Meski begitu, bagaimanapun perayaan tujuh belasan nanti dirayakan, kita tetap harus bersyukur dan berterima kasih kepada para pejuang. Saya tak bisa membayangkan betapa beratnya para pejuang mempertaruhkan jiwa dan raga kepada Indonesia tercinta sehingga bisa merdeka dari kelamnya penjajahan.
Dalam album sejarah di aplikasi Youtube seorang veteran kota Blitar bernama Mbah Mardjoeni menceritakan bagaimana beratnya hidup dalam penjajahan. Untuk merebut kemerdekaan Mbah Mardjoeni harus meninggalkan rumahnya dan berpindah-pindah tempat untuk berjuang bersama Laskar Sabilillah.

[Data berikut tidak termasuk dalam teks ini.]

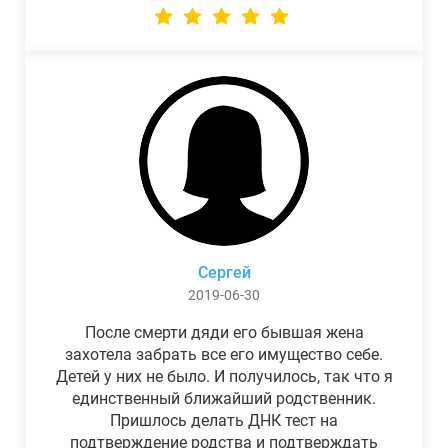
Сергей
2019-06-30
После смерти дяди его бывшая жена
захотела забрать все его имущество себе.
Детей у них не было. И получилось, так что я
единственный ближайший родственник.
Пришлось делать ДНК тест на
подтверждение родства и подтверждать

Ibunya selalu menangis karena merasa khawatir. Hari-harinya semakin berat ketika mendekati hari kemerdekaan. Dentuman bom mulai akrab terdengar dimana-mana. Suara tembakan dan tangisan sudah menjadi sarapannya setiap hari.
Mbah Mardjoeni harus selalu waspada setiap keluar rumah. Katanya, siapapun yang bertemu Belanda akan ditembak mati. Ngeri sekali saya membayangkannya.
Namun apapun ancaman dari Belanda tak pernah membuat takut Mbah Mardjoeni. Katanya, perasaan takutnya sudah lenyap semenjak dirinya dan para pejuang dimotivasi oleh komandannya dengan sebuah kalimat “Merdeka itu lebih enak dari segala-galanya!”
Perkataan komandan membuat Mbah Mardjoeni berpikir seperti apa rasanya Merdeka itu. Dan itulah yang membuat semangatnya terus tumbuh.
Saya menyimaknya ceritanya dengan begitu takjub. Kalimat “Merdeka” yang diucapkan Mbah Mardjoeni membuat saya berpikir apa arti dari merdeka itu sendiri hingga lebih enak dari segala-galanya.
***
Saya masih ingat sekali pelajaran PPKn saat SD dulu. Pak guru saya menjelaskan bahwa merdeka memiliki arti sebagai “Bebas” dari suatu paksaan ataupun kendali yang dilakukan oleh negara lain.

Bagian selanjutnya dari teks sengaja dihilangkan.